Dispatcher#
Dispatcher for dispatching the workflows
This module is a dispatcher module, which would help outside caller to get the workflow they need to run in cluster.
In SmoothCrawler-Cluster, every role has its own responsibility to do many things. The workflow module let each role’s processes to be individual to manage and maintain them, and dispatcher module would help caller to get the process (in generally, it is BaseRoleWorkflow type object) from workflow module, and they could use the workflow very easily as following code:
workflow = WorkflowDispatcher.dispatch(<crawler's current role>)
workflow.run(timer=<CrawlerTimer object>)
Therefore, it also could control what running strategy it should be in cluster by this dispatcher module objects.
New in version 0.2.0.
Workflow Dispatcher#
- class smoothcrawler_cluster.crawler.dispatcher.WorkflowDispatcher(name: CrawlerName, path: MetaDataPath, metadata_opts_callback: MetaDataOpt, lock: DistributedLock, crawler_process_callback: Callable)[source]#
Dispatcher for each SmoothCrawler-Cluster role to get the role’s workflow
This object is a dispatcher of dispatching to instantiate different workflow object by different roles. Each role in SmoothCrawler-Cluster has their own responsibilities and BaseRunStrategyByCrawlerRole family integrates all the jobs into different objects as different single workflow. CrawlerRoleDispatcher would dispatch to generate their own workflow object.
- Parameters:
name (CrawlerName) – The data object CrawlerName which provides some attribute like crawler instance’s name or ID, etc.

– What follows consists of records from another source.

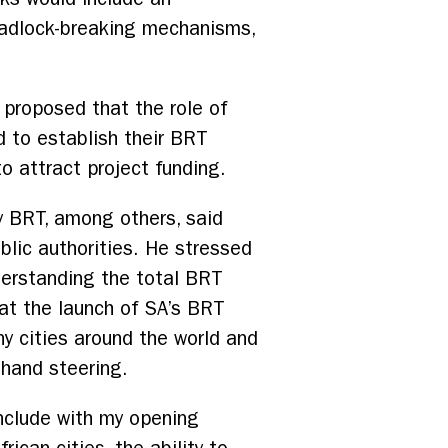
eadlock-breaking mechanisms,
 proposed that the role of
d to establish their BRT
to attract project funding.
y BRT, among others, said
blic authorities. He stressed
derstanding the total BRT
hat the launch of SA’s BRT
y cities around the world and
-hand steering.
onclude with my opening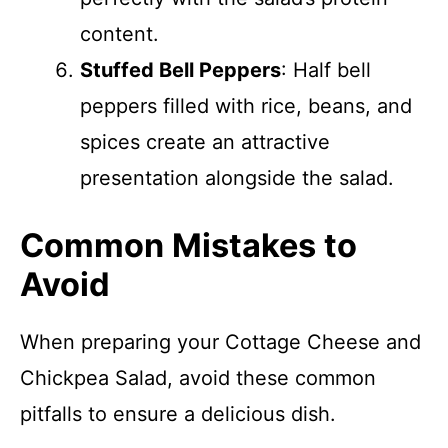
content.
Stuffed Bell Peppers
: Half bell
peppers filled with rice, beans, and
spices create an attractive
presentation alongside the salad.
Common Mistakes to
Avoid
When preparing your Cottage Cheese and
Chickpea Salad, avoid these common
pitfalls to ensure a delicious dish.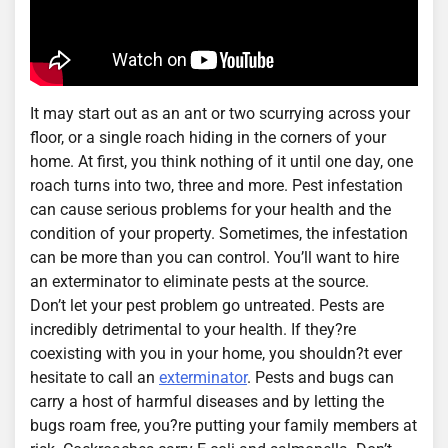
It may start out as an ant or two scurrying across your
floor, or a single roach hiding in the corners of your
home. At first, you think nothing of it until one day, one
roach turns into two, three and more. Pest infestation
can cause serious problems for your health and the
condition of your property. Sometimes, the infestation
can be more than you can control. You’ll want to hire
an exterminator to eliminate pests at the source.
Don’t let your pest problem go untreated. Pests are
incredibly detrimental to your health. If they?re
coexisting with you in your home, you shouldn?t ever
hesitate to call an
exterminator
. Pests and bugs can
carry a host of harmful diseases and by letting the
bugs roam free, you?re putting your family members at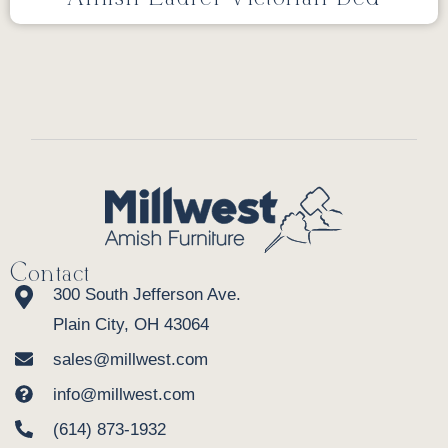
Contact
300 South Jefferson Ave.
Plain City, OH 43064
sales@millwest.com
info@millwest.com
(614) 873-1932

path (Type[MetaDataPath]) – The objects which has all meta-data object’s path property.
metadata_opts_callback (MetaDataOpt) – The data object MetaDataOpt which provides multiple callback functions about getting and setting meta-data.
lock (DistributedLock) – The adapter of distributed lock.
crawler_process_callback (Callable) – The callback function about running the crawler core processes.
- dispatch(role: str | CrawlerRole) BaseRoleWorkflow | None[source]#
Dispatch to generate the specific workflow object by the argument option.
- Parameters:
role (Union[str, CrawlerRole]) – The crawler instance’s role in SmoothCrawler-Cluster.
- Returns:
It would return BaseRoleWorkflow type object. Below are the mapping table of role with its workflow object:
Role
Workflow Object
Runner
RunnerWorkflow
Primary Backup Runner
PrimaryBackupRunnerWorkflow
Secondary Backup Runner
SecondaryBackupRunnerWorkflow
- Raises:
NotImplementedError – The role is not CrawlerStateRole type.
CrawlerIsDeadError – The current crawler instance is dead.
- heartbeat() HeartbeatUpdatingWorkflow[source]#
Dispatch to a workflow updates heartbeat.
- Returns:
It would return HeartbeatUpdatingWorkflow type instance.